Dynamic accumulation of cyclobutane pyrimidine dimers and its response to changes in DNA conformation

Photochemical dimerization of adjacent pyrimidines is fundamental to the creation of mutagenic hotspots caused by ultraviolet light. Distribution of the resulting lesions (cyclobutane pyrimidine dimers, CPDs) is already known to be highly variable in cells, and in vitro models have implicated DNA conformation as a major basis for this observation. Past efforts have primarily focused on mechanisms that influence CPD formation and have rarely considered contributions of CPD reversion. However, reversion is competitive under the standard conditions of 254 nm irradiation as illustrated in this report based on the dynamic response of CPDs to changes in DNA conformation. A periodic profile of CPDs was recreated in DNA held in a bent conformation by lambda repressor. After linearization of this DNA, the CPD profile relaxed to its characteristic uniform distribution over a similar time of irradiation to that required to generate the initial profile. Similarly, when a T tract was released from a bent conformation, its CPD profile converted under further irradiation to that consistent with a linear T tract.
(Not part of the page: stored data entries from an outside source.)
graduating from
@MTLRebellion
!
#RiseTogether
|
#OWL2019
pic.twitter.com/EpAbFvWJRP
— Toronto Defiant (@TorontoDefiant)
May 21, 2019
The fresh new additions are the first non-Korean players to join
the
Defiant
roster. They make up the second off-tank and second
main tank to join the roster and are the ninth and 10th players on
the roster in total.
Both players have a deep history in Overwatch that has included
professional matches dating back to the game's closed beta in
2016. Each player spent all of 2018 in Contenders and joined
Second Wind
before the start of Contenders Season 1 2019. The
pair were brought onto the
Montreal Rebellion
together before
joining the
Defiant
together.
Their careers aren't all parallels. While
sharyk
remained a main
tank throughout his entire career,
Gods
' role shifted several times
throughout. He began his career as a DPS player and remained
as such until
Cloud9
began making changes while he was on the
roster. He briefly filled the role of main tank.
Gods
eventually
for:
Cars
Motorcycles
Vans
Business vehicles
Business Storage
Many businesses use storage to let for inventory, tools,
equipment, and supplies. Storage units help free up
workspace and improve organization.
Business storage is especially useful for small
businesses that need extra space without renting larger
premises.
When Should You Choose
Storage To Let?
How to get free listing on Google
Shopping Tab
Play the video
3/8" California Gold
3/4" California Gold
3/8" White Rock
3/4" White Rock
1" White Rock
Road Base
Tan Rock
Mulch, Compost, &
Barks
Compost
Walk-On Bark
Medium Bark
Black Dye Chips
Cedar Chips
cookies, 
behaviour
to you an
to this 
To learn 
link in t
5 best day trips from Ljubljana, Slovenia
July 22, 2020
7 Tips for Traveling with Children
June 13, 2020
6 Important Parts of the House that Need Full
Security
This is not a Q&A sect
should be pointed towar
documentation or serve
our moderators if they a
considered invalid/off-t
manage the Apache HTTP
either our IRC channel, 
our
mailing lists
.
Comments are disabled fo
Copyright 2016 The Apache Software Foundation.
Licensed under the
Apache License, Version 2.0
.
This interconversion of CPDs indicates that both its formation and reversion exert control on CPD populations long before photo-steady-state conditions are achieved and suggests that the dominant sites of CPDs will evolve as DNA conformation changes in response to natural cellular processes.

Automated summary

Photochemical dimerization of adjacent pyrimidines is crucial for the creation of mutagenic hotspots, and the distribution of resulting lesions (CPDs) is highly variable in cells due to DNA conformation. Previous studies have mainly focused on mechanisms influencing CPD formation without considering CPD reversion. However, this report demonstrates that reversion is competitive under standard irradiation conditions and suggests that both CPD formation and reversion control CPD populations before reaching photo-steady-state conditions.